A control premium is an amount that a buyer is sometimes willing to pay over the current market price of a publicly traded company in order to acquire a controlling share in that company.[1]
If the market perceives that a public company's profit and cash flow is not being maximized, capital structure is not optimal, or other factors that can be changed are impacting the company's share price, an acquirer may be willing to offer a premium over the price currently established by other market participants. A discount for lack of control, sometimes referred to as a minority discount, reflects the reduction in value from a firm's perceived optimal or intrinsic value when cash flow or other factors prevent optimal value from being reached.
Transactions involving small blocks of shares in public companies occur regularly and serve to establish the market price per share of company stock. Acquiring a controlling number of shares sometimes requires offering a premium over the current market price per share in order to induce existing shareholders to sell. It is made through a tender offer with specific terms, including the price.[2] Higher control premiums are often associated with classified boards.[3]
The amount of control is the acquirer's decision and is based on its belief that the target company's share price is not optimized. An acquirer would not be making a prudent investment decision if a tender offer made is higher than the future benefit of the acquisition.
The control premium and the minority discount could be considered to be the same dollar amount. Stated as a percentage, this dollar amount would be higher as a percentage of the lower minority marketable value or, conversely,lower as a percentage of the higher control value.
Minoritydiscount=1–\left({{1\over1+Controlpremium}}\right)
Source:[4]
In general, the maximum value that an acquirer firm would be willing to pay should equal the sum of the target firm's intrinsic value, synergies that the acquiring firm can expect to achieve between the two firms, and the opportunity cost of not acquiring the target firm (i.e. loss to the acquirer if a rival firm acquires the target firm instead). A premium paid, if any, will be specific to the acquirer and the target; actual premiums paid have varied widely. In business practice, control premiums may vary from 20% to 40%.[5] Larger control premiums indicate a low minority shareholders' protection.

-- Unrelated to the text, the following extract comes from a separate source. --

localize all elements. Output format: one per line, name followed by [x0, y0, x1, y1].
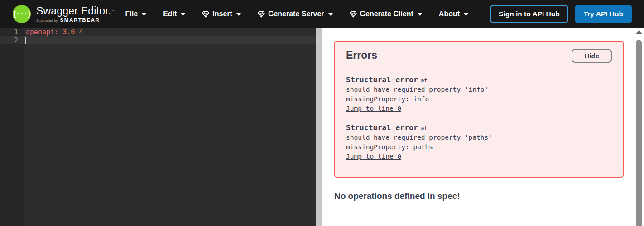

Company XYZ has an EBITDA of $1,500,000 and its shares are currently trading at an EV/EBITDA multiple of 5x. This results in a valuation of XYZ of $7,500,000 (=$1,500,000 * 5) on an EV basis. A potential buyer may believe that EBITDA can be improved to $2,000,000 by eliminating the CEO, who would become redundant after the transaction. Thus, the buyer could potentially value the target at $10,000,000 since the value expected to be achieved by replacing the CEO is the accretive $500,000 (=$2,000,000–$1,500,000) in EBITDA, which in turn translates to $2,500,000 (=$500,000 * 5 or =$10,000,000–$7,500,000) premium over the pre-transaction value of the target.